Friday, July 20, 2012

Open Season


The new generation doesn’t mind marrying late or walking out of relationships.


Arti chaudhary got married at 28. Her husband was 30. It was ‘just the right age’ by the standards of here peer group, in which it is normal to remain single, well into the 30s. five years into her marriage, Arti is now “thinking about having a baby sometime”. Her mother got married when she was 16 and by Arti’s age she had grown-up children.

Arti says, there was no time to marry earlier for her. She was studying and wanted to settle into a carrer before tying the knot.  Arti, an HR executive in Mumbai is the typical DINK(double income no kids) person.  Her life might be very different from the one her mother, a homemaker, led. Yet, her existence is very traditional, compared with people around her. Another couple a few doors away from her, has an open live-in-relationship, unshackled by matrimonial commitments. Several of her friends have already had divorces and most others are yet to find “someone worth marrying”.
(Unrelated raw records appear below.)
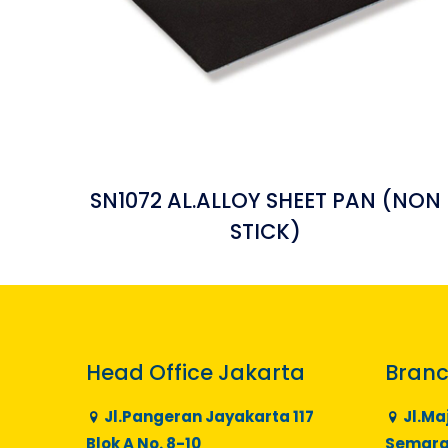
SN1072 AL.ALLOY SHEET PAN (NON
STICK)
Head Office Jakarta
Branc
Jl.Pangeran Jayakarta 117
Jl.Ma
Blok A No. 8-10
Semaran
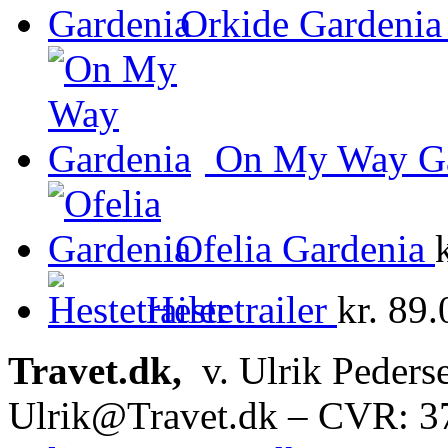
Orkide Gardenia
On My Way Ga
Ofelia Gardenia
Hestetrailer
kr.
89.
Travet.dk,
v. Ulrik Peders
Ulrik@Travet.dk – CVR:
The new millennium brought in an era where people are more individualistic in their relationships. They marry when they want to, not because the parents have found a match. They walk out of bad relationships, preferring the public inquisition of neighbours to the private torment. It is also a generation for whom sex is not equal to marriage.

This is not to say that things were totally different 2-3 decades ago. Young people had adventures back then too. But those were mostly hush-hush affairs, and ‘mistakes’ could only be remedied with marriage or suicide. Today, there’s an openness that many people might frown upon, but  at least it doesn’t stifle those within the relationships.

When actor Neena Gupta decieded to have daughter Masaba out of wedlock in the late 80s, she was in a way, a trailblazer. But single parent families today face fewer questions and are almost considered normal, especially in bigger cities. A big move was when the government decided that a mother’s name in the school admission form was enough.

By the time Sushmita sen decided to adopt kids and not get married, the choice wasn’t even considered avant-garde.